Any Keystone dealer can perform the warranty work. In addition, there are RV maintenance shops, not associated with dealers that Keystone authorizes to do work. Since you are so far away, I would call Keystone, or e-mail them that picture, and explain that you are no longer near the purchasing dealer, and would like to know the nearest authorized service facility.

No matter which route you choose, good luck.

Tim


----------



## johnp (Mar 15, 2004)

I met someone who had that happen to his 26rs only with the slide closed his solution was to add a piece of plastic on the top rain gutter to divert the water over the gasket. He was out of warranty and not a happy camper. I pull out my matress just to check now and then. Good luck.
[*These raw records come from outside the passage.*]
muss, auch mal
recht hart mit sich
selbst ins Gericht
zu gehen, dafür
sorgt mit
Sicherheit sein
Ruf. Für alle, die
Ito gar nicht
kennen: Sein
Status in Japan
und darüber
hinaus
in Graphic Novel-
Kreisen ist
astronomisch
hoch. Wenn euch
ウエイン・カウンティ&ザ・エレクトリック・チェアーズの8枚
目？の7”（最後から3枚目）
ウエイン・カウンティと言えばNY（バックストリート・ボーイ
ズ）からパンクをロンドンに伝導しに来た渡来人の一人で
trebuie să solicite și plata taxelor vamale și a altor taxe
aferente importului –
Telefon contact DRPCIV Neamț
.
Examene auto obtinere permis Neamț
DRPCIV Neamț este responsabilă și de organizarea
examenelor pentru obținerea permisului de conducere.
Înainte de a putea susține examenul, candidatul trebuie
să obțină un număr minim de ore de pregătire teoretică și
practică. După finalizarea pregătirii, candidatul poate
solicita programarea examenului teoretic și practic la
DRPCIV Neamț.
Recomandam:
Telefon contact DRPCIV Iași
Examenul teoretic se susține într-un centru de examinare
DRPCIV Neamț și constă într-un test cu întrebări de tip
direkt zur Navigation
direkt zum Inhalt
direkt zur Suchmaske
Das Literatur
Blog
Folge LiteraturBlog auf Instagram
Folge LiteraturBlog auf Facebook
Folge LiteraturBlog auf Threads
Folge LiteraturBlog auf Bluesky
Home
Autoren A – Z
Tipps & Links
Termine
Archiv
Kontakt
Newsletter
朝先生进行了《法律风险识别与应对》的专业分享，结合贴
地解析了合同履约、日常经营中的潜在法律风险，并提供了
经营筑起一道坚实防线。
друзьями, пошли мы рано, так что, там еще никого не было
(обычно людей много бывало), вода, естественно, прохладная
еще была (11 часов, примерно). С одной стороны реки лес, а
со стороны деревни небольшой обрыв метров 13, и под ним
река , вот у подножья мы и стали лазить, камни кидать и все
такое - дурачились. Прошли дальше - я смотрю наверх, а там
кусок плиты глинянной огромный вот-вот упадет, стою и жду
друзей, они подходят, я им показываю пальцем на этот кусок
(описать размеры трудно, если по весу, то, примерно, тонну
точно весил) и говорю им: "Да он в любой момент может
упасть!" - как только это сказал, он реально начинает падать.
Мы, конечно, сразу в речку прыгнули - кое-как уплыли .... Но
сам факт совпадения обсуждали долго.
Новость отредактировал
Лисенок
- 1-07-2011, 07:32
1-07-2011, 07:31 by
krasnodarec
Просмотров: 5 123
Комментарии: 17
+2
I thought there was rules against posting disturbing pictures. Burnt wires,Outback guts and now Mold









John


----------



## stabmaster (Aug 5, 2004)

yeah the slide was out. rear windows sealed. i don't know where the water came in from but i am not too thrilled about it.

i'm about 300 miles from the nearest keystone dealer. there are good rv shops around but i bet none are authorized... but i'll check and see.


----------



## NDJollyMon (Aug 22, 2003)

If the slide itself isn't sloping away from the trailer while deployed, water can leak in through the gasket. This happened to me, and the slide support rails had to be adjusted shorter. There are nuts at the bottom where they fit into the bumper. (mine anyway)
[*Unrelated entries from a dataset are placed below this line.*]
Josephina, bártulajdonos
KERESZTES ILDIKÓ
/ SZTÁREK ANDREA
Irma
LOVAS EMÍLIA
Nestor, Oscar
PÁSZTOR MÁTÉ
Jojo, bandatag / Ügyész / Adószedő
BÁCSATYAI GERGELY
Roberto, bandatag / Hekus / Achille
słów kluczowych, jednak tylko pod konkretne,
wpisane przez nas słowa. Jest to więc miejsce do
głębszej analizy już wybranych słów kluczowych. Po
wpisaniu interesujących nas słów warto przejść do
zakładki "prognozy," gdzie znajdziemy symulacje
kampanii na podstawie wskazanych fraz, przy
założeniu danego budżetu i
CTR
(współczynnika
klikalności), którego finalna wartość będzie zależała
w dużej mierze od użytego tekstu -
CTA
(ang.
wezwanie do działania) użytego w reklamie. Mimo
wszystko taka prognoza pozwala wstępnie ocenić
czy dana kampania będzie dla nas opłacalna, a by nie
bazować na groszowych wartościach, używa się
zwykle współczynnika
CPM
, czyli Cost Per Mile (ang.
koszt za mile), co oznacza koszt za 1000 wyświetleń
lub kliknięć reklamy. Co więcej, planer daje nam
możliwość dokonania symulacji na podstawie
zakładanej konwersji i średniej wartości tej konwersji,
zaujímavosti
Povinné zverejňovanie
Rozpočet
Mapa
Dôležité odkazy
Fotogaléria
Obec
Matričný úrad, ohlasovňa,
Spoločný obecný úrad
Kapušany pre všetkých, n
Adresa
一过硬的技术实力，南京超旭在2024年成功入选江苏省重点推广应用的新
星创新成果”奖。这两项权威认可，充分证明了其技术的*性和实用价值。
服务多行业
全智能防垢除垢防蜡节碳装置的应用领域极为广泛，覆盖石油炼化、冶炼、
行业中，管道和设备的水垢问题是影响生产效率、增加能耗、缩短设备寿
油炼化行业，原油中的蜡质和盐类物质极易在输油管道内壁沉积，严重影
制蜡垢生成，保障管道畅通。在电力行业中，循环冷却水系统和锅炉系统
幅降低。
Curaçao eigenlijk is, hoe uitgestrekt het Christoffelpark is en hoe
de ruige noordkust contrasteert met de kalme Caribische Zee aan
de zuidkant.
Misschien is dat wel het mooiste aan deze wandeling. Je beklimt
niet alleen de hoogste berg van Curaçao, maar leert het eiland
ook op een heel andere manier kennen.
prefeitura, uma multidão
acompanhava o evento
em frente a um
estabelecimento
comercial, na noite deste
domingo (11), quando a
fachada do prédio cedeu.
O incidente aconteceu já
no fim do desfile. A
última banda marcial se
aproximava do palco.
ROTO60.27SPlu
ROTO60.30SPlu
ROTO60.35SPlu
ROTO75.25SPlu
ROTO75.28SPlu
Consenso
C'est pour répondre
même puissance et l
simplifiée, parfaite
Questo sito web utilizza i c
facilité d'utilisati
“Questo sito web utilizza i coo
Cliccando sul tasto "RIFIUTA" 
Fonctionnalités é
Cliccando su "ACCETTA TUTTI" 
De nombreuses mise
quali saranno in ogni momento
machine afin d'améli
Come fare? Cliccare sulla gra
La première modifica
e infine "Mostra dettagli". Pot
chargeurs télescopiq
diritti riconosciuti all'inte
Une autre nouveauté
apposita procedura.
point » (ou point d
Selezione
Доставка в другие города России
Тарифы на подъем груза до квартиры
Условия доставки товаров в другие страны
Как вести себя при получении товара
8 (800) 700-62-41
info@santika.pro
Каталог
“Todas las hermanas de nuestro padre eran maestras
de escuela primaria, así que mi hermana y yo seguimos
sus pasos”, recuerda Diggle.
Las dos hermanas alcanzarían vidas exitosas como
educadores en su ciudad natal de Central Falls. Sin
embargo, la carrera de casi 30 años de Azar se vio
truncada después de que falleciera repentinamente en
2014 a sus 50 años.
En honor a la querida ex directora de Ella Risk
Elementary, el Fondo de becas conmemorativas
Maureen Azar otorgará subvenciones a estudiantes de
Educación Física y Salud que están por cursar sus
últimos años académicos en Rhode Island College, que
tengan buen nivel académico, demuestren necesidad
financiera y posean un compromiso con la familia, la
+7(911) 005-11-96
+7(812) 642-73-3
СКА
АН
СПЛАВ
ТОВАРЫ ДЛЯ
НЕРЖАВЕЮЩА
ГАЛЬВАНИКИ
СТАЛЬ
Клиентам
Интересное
I also make sure the trailer is adjusted slightly lower on the queen slide end when I'm setting up. No leakage problems there after that.
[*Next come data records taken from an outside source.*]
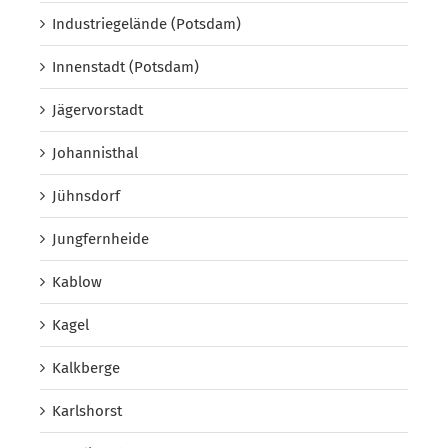
Industriegelände (Potsdam)
Innenstadt (Potsdam)
Jägervorstadt
Johannisthal
Jühnsdorf
Jungfernheide
Kablow
Kagel
Kalkberge
Karlshorst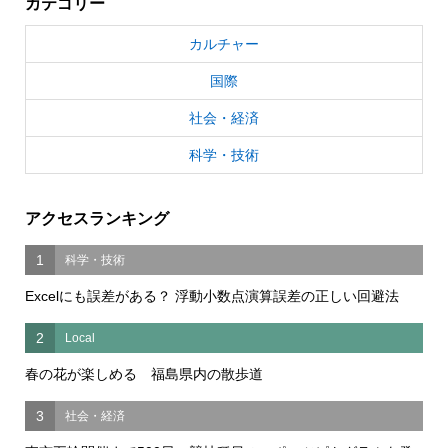
カテゴリー
カルチャー
国際
社会・経済
科学・技術
アクセスランキング
1
科学・技術
Excelにも誤差がある？ 浮動小数点演算誤差の正しい回避法
2
Local
春の花が楽しめる 福島県内の散歩道
3
社会・経済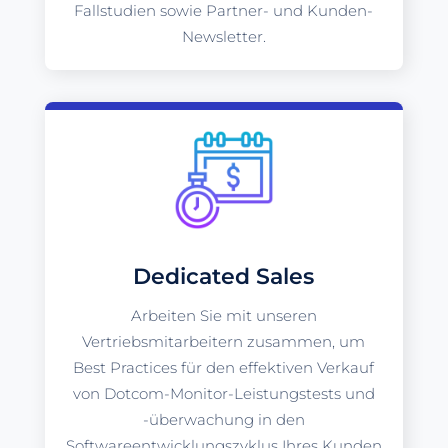
Fallstudien sowie Partner- und Kunden-
Newsletter.
Dedicated Sales
Arbeiten Sie mit unseren
Vertriebsmitarbeitern zusammen, um
Best Practices für den effektiven Verkauf
von Dotcom-Monitor-Leistungstests und
-überwachung in den
Softwareentwicklungszyklus Ihres Kunden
I don't know if your problem is similar, but you never know.


----------



## stabmaster (Aug 5, 2004)

NDJollyMon said:


> If the slide itself isn't sloping away from the trailer while deployed, water can leak in through the gasket. This happened to me, and the slide support rails had to be adjusted shorter. There are nuts at the bottom where they fit into the bumper. (mine anyway)
> 
> I also make sure the trailer is adjusted slightly lower on the queen slide end when I'm setting up. No leakage problems there after that.
> 
> ...


did the pattern look the same as your leak? i would not think that the water stain would look like it does if it was leaking in through the main gasket... although i could be wrong.


----------



## NDJollyMon (Aug 22, 2003)

Mine actually came in on the bottom of the gasket, and leaked on the floor. It never got under the mattress.


----------



## jallen58 (Oct 27, 2003)

Thats to bad!!! Check to see if there is a mobile repair guy in your area. I have one in mine and have used him twice. He just contacted Keystone the first time and they authorized him to do warranty work. May be worth looking into??

Jim


----------



## stabmaster (Aug 5, 2004)

jallen58 said:


> Thats to bad!!! Check to see if there is a mobile repair guy in your area. I have one in mine and have used him twice. He just contacted Keystone the first time and they authorized him to do warranty work. May be worth looking into??
> 
> Jim
> [snapback]20530[/snapback]​


thanks for the advice! i sent a pic to mike thompson rv and they called me and gave me the keystone customer number-- looks like they're going to cooperate. the only RV places in town are not keystone dealers though- the closest keystone dealer is 300 miles away. I think that i can get one of the shops here authorized though.


----------



## Y-Guy (Jan 30, 2004)

Glad they are working with you on the problem. You are right Keystone should be able to authorize a non-keystone shop to do the work. Ask around though and find a good shop.


----------